[Stored records]

◇ ◇ ◇

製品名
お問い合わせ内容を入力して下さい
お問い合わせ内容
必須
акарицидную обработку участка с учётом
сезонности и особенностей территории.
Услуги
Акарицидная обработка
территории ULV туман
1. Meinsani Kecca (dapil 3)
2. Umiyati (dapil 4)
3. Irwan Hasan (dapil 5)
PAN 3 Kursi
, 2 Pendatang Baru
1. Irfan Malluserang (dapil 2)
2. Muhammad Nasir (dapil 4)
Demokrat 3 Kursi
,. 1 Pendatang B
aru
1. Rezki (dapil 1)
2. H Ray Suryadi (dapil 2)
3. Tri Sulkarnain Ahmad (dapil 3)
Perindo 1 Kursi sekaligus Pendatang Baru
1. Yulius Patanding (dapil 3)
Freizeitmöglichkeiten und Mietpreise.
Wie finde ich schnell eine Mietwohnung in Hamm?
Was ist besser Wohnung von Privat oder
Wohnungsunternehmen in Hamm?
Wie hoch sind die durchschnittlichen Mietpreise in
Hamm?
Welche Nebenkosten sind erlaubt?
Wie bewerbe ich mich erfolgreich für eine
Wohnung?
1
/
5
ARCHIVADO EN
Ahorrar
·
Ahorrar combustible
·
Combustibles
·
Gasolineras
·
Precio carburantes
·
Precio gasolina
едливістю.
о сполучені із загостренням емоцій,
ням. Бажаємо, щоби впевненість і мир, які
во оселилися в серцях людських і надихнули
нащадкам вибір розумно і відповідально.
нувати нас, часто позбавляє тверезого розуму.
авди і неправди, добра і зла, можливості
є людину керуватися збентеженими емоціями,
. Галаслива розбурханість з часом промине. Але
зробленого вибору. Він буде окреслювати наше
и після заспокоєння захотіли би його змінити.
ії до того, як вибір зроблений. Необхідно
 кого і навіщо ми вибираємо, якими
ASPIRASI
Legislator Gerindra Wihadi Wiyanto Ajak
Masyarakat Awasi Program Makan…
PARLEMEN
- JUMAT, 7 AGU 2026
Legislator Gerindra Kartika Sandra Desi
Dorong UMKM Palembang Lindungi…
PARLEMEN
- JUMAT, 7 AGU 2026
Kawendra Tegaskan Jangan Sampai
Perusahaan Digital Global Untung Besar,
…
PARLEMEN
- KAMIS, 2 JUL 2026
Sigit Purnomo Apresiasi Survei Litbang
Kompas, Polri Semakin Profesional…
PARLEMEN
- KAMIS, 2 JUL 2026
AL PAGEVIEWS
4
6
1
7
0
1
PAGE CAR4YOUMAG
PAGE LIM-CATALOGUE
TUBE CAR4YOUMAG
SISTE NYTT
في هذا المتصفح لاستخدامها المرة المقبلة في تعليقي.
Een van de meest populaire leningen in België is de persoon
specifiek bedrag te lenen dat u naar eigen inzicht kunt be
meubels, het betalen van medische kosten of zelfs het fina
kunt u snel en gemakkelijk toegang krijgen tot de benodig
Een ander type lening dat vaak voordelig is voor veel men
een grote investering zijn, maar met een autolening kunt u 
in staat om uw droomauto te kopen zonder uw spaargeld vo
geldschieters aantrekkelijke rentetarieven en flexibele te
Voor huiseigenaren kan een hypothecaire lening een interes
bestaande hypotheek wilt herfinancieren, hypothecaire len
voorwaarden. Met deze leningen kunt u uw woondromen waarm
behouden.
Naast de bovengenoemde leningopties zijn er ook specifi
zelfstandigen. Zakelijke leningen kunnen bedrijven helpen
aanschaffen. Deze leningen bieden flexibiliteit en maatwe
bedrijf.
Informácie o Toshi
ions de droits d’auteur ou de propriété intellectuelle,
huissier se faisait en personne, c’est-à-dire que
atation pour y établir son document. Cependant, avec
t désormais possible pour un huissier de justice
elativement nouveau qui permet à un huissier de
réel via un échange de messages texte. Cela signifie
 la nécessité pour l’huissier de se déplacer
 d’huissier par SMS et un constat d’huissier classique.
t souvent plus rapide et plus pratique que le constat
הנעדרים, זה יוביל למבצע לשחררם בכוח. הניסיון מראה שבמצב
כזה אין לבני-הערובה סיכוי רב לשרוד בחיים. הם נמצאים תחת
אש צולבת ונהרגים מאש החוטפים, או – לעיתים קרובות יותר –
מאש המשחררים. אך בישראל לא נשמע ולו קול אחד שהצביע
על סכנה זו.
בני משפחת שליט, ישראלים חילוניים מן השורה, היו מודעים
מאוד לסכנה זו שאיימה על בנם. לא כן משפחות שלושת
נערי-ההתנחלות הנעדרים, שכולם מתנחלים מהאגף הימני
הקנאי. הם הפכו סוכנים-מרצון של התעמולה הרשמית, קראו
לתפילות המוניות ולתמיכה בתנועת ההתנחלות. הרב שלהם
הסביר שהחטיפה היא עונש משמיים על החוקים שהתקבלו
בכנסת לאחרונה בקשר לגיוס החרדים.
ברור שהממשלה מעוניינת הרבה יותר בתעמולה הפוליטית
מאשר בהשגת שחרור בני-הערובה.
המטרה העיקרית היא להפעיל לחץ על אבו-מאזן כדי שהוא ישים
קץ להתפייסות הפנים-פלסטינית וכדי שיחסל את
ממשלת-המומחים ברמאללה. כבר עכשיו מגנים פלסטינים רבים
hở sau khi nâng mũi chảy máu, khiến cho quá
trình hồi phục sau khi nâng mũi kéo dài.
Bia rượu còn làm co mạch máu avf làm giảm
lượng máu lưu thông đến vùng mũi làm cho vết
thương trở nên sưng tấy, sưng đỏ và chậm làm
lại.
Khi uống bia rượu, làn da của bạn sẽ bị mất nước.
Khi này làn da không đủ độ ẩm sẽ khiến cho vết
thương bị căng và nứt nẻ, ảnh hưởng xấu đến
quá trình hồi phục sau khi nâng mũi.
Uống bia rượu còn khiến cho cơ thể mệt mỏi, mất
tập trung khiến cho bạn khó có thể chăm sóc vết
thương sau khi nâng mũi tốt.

◇ ◇ ◇

The word "dapil" may appear on some lines of these records; state how many such lines there are, and nothing else.

Answer area = 9